And it does little to help other areas of the health sector that have direct and indirect effects on the NHS – most notably, the money won’t be going on social care.

Theresa May said the government will present plans for social care at the next spending review, scheduled for 2019.

It’s also worth saying that for now, we only know about what’s happening to the NHS England budget, which will rise on average by 3.4 per cent a year.

The Institute for Fiscal Studies explained to us that we don’t know what will happen to the wider Department of Health budget (of which NHS spending makes up 88 per cent).

If the rest of the departmental budget is frozen, this week’s announcement will see health spending rise by 3.0 per cent a year in real terms.

(By the way, all the figures in this article are in real terms, i.e. accounting for inflation, unless otherwise stated.)

How does this announcement compare to Labour’s health spending record?

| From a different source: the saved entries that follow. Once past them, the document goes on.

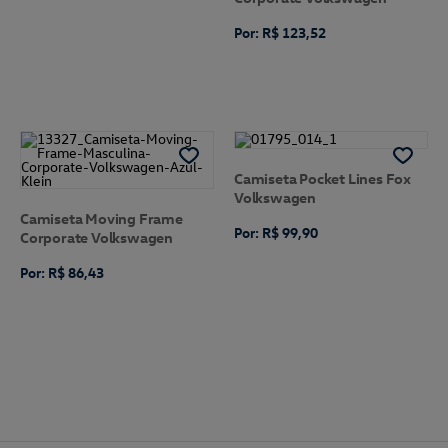
Por: R$ 123,52
Camiseta Pocket Lines Fox
Volkswagen
Camiseta Moving Frame
Por: R$ 99,90
Corporate Volkswagen
Por: R$ 86,43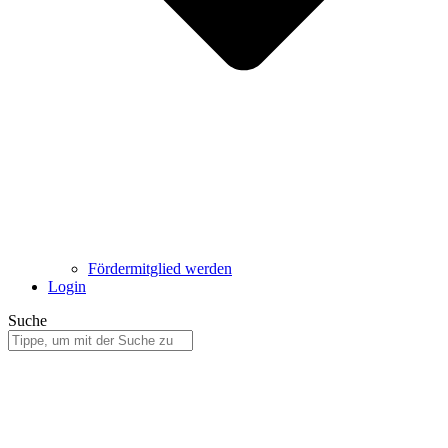
Fördermitglied werden
Login
Suche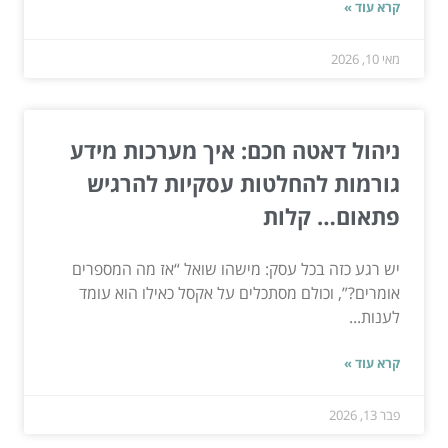
קרא עוד »
מאי 10, 2026
ניהול דאטה חכם: איך מערכות מידע
גורמות להחלטות עסקיות להרגיש
פתאום… קלות
יש רגע כזה בכל עסק: מישהו שואל “אז מה המספרים
אומרים?”, וכולם מסתכלים על אקסל כאילו הוא עומד
לענות...
קרא עוד »
פבר 13, 2026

Healthcare spending rose in real terms every year that Labour was in government, except for 2009 and 2010 – that’s 12 out of 14 years.

Over the course of their time in office, we estimate that the average annual growth rate in healthcare spending under Labour was 5.6 per cent – even accounting for inflation.

Since 2010, annual growth in the health budget has been significantly slower than it was under most of Labour’s time in office. The IFS says: “UK public health spending grew in real terms by an average of 1.3 per cent per year between 2009-10 and 2015-16.”

This doesn’t just put the Conservatives below Labour’s average spend – the IFS point out that this is “substantially below” the long-term trend growth between 1955 and 2016, when health budgets grew by 4.1 per cent a year on average.

The early years of the Coalition government were the most austere in terms of health spending, but began to pick up slightly after 2013.

How does the Conservatives’ record compare?

The problem for the Conservatives is that this week’s cash boost comes after eight years of extremely slow growth. To understand how much catching up they have left to do, let’s conduct a quick thought experiment.

The graph below shows how the healthcare budget has grown since 2010. It’s an indexed graph, which means that every measure begins at 100. It shows us relative growth rather than absolute numbers.

The blue line shows what’s happened in the real world since the Conservatives took office.

Figures from 2019-20 onwards show what the government’s most recent announcement will do for healthcare budgets. You can see it’s a definite acceleration in growth compared to previous years under the Coalition and Cameron/May administrations.

The orange line shows what would have happened if healthcare budgets had grown in line with the long-term average annual increase they’ve enjoyed since 1955 (about 4.1 per cent a year).

The red line shows what would have happened if growth in healthcare budgets had kept pace with the average annual increase they experienced under Labour (by our calculations, about 5.6 per cent a year).

While this week’s announcement is better than nothing for many healthcare providers and experts, it’s still a long way from undoing the years of austerity that the health service has faced.

To be fair to the government, though, it’s not clear whether Labour’s average budget boost of 5.6 per cent a year would have been sustainable in the long term.

Indeed, the final two years of Labour rule saw significant tightening compared to what had gone before as the financial crisis put the deficit under the spotlight.

FactCheck verdict

The government’s announcement of an extra cash injection for the NHS should see the health budget grow by 3 per cent a year on average – much higher than it has been since 2010.

However, this is still significantly lower than the average growth we saw under the last Labour government (we estimate 5.6 per cent a year in real terms). It is also lower than the long-term average growth rate that health budgets have enjoyed since the mid 1950s (4.1 per cent a year).

While extra cash has been welcomed by many, the government has a long way to go before it undoes the cumulative effect of years of healthcare austerity.